→ **RECORD EXTRACTS**
::::::::

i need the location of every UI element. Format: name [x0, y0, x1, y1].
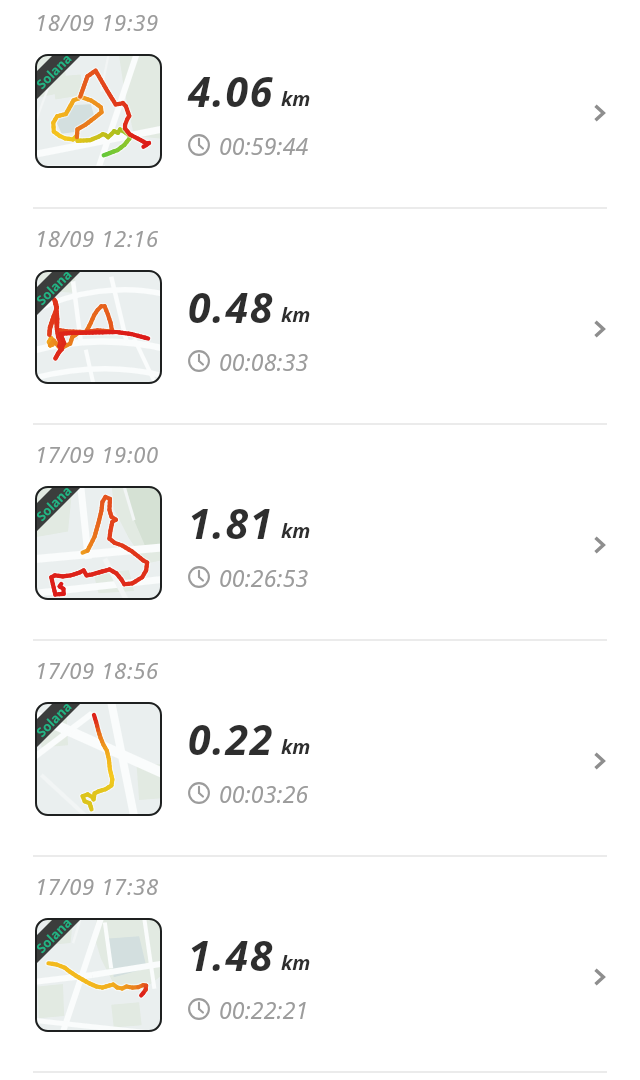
button[interactable]: Open activity details [575, 953, 623, 1001]
staticText: Solana [35, 702, 76, 741]
staticText: km [281, 949, 311, 976]
staticText: 0.22 [188, 711, 274, 767]
button[interactable]: Open activity details [575, 521, 623, 569]
staticText: 00:08:33 [219, 346, 309, 377]
button[interactable]: Activity 18/09 19:39, 4.06 kilometres, 0… [0, 0, 640, 216]
button[interactable]: Activity 17/09 17:38, 1.48 kilometres, 0… [0, 864, 640, 1080]
button[interactable]: Open activity details [575, 305, 623, 353]
button[interactable]: Activity 17/09 19:00, 1.81 kilometres, 0… [0, 432, 640, 648]
staticText: 00:26:53 [219, 562, 309, 593]
staticText: 1.81 [188, 495, 274, 551]
staticText: km [281, 301, 311, 328]
button[interactable]: Activity 17/09 18:56, 0.22 kilometres, 0… [0, 648, 640, 864]
staticText: Solana [35, 54, 76, 93]
staticText: km [281, 517, 311, 544]
staticText: Solana [35, 918, 76, 957]
button[interactable]: Activity 18/09 12:16, 0.48 kilometres, 0… [0, 216, 640, 432]
staticText: km [281, 733, 311, 760]
button[interactable]: Open activity details [575, 737, 623, 785]
staticText: Solana [35, 270, 76, 309]
staticText: 4.06 [188, 63, 274, 119]
staticText: 17/09 18:56 [35, 655, 159, 685]
staticText: 17/09 19:00 [35, 439, 159, 469]
button[interactable]: Open activity details [575, 89, 623, 137]
staticText: km [281, 85, 311, 112]
staticText: 18/09 19:39 [35, 7, 159, 37]
staticText: 00:59:44 [219, 130, 309, 161]
staticText: 00:22:21 [219, 994, 309, 1025]
staticText: Solana [35, 486, 76, 525]
staticText: 1.48 [188, 927, 274, 983]
staticText: 17/09 17:38 [35, 871, 159, 901]
staticText: 00:03:26 [219, 778, 309, 809]
staticText: 18/09 12:16 [35, 223, 159, 253]
staticText: 0.48 [188, 279, 274, 335]
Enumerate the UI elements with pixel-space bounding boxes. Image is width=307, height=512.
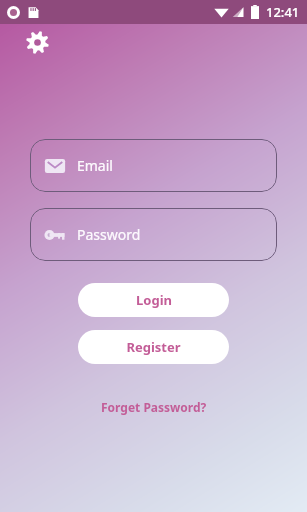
staticText: Email bbox=[77, 156, 113, 175]
button[interactable]: Password bbox=[30, 208, 277, 261]
staticText: 12:41 bbox=[266, 3, 300, 21]
button[interactable]: Email bbox=[30, 139, 277, 192]
staticText: Login bbox=[136, 291, 172, 309]
button[interactable]: Forget Password? bbox=[91, 394, 217, 420]
button[interactable]: Settings bbox=[24, 29, 50, 55]
button[interactable]: Register bbox=[78, 330, 229, 364]
staticText: Password bbox=[77, 225, 141, 244]
staticText: Forget Password? bbox=[101, 399, 207, 415]
staticText: Register bbox=[126, 338, 181, 356]
button[interactable]: Login bbox=[78, 283, 229, 317]
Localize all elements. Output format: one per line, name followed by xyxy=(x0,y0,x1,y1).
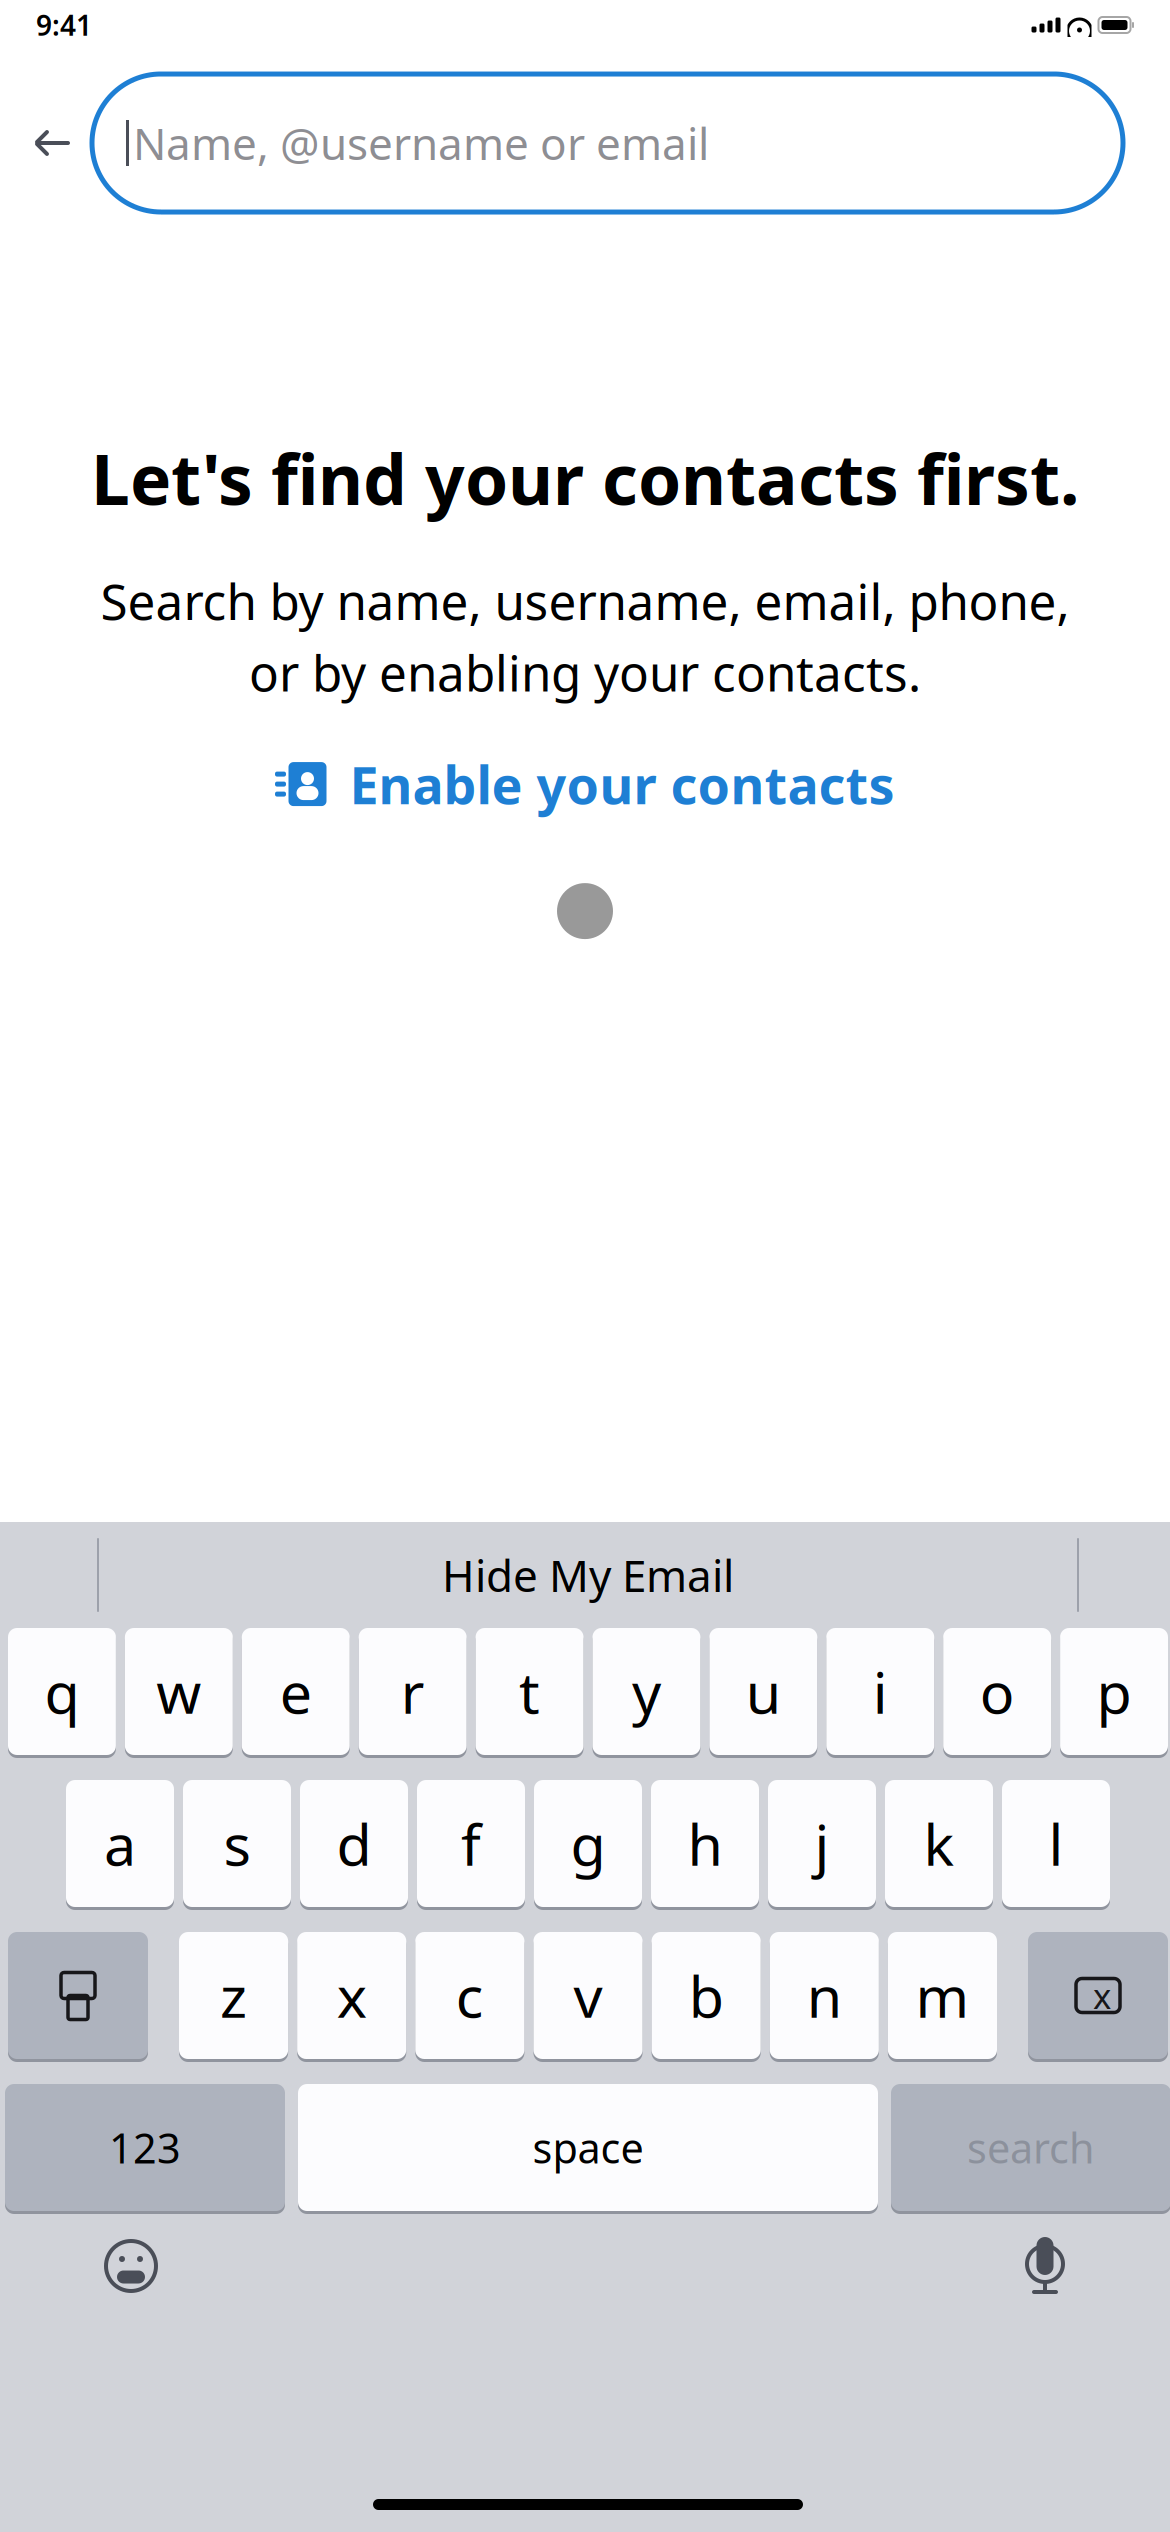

::::::::

→ **WHAT THE TASK ASKS**
Your answer must be an exact copy of the data above, minus its pictures.

→ **SOLUTION FOR THIS TASK**
i need the location of every UI element. Format: name [x0, y0, x1, y1].
button[interactable]: Open activity details [575, 953, 623, 1001]
staticText: Solana [35, 702, 76, 741]
staticText: km [281, 949, 311, 976]
staticText: 0.22 [188, 711, 274, 767]
button[interactable]: Open activity details [575, 521, 623, 569]
staticText: 00:08:33 [219, 346, 309, 377]
button[interactable]: Activity 18/09 19:39, 4.06 kilometres, 0… [0, 0, 640, 216]
button[interactable]: Activity 17/09 17:38, 1.48 kilometres, 0… [0, 864, 640, 1080]
button[interactable]: Open activity details [575, 305, 623, 353]
button[interactable]: Activity 17/09 19:00, 1.81 kilometres, 0… [0, 432, 640, 648]
staticText: 00:26:53 [219, 562, 309, 593]
staticText: 1.81 [188, 495, 274, 551]
staticText: km [281, 301, 311, 328]
button[interactable]: Activity 17/09 18:56, 0.22 kilometres, 0… [0, 648, 640, 864]
staticText: Solana [35, 54, 76, 93]
staticText: km [281, 517, 311, 544]
staticText: Solana [35, 918, 76, 957]
button[interactable]: Activity 18/09 12:16, 0.48 kilometres, 0… [0, 216, 640, 432]
staticText: km [281, 733, 311, 760]
button[interactable]: Open activity details [575, 737, 623, 785]
staticText: Solana [35, 270, 76, 309]
staticText: 4.06 [188, 63, 274, 119]
staticText: 17/09 18:56 [35, 655, 159, 685]
staticText: 17/09 19:00 [35, 439, 159, 469]
button[interactable]: Open activity details [575, 89, 623, 137]
staticText: km [281, 85, 311, 112]
staticText: 18/09 19:39 [35, 7, 159, 37]
staticText: 00:59:44 [219, 130, 309, 161]
staticText: 00:22:21 [219, 994, 309, 1025]
staticText: Solana [35, 486, 76, 525]
staticText: 1.48 [188, 927, 274, 983]
staticText: 17/09 17:38 [35, 871, 159, 901]
staticText: 00:03:26 [219, 778, 309, 809]
staticText: 18/09 12:16 [35, 223, 159, 253]
staticText: 0.48 [188, 279, 274, 335]
Enumerate the UI elements with pixel-space bounding boxes. Image is width=307, height=512.
staticText: Email bbox=[77, 156, 113, 175]
button[interactable]: Password bbox=[30, 208, 277, 261]
staticText: 12:41 bbox=[266, 3, 300, 21]
button[interactable]: Email bbox=[30, 139, 277, 192]
staticText: Login bbox=[136, 291, 172, 309]
button[interactable]: Forget Password? bbox=[91, 394, 217, 420]
button[interactable]: Settings bbox=[24, 29, 50, 55]
button[interactable]: Register bbox=[78, 330, 229, 364]
staticText: Password bbox=[77, 225, 141, 244]
staticText: Forget Password? bbox=[101, 399, 207, 415]
staticText: Register bbox=[126, 338, 181, 356]
button[interactable]: Login bbox=[78, 283, 229, 317]
Localize all elements. Output format: one per line, name followed by xyxy=(x0,y0,x1,y1).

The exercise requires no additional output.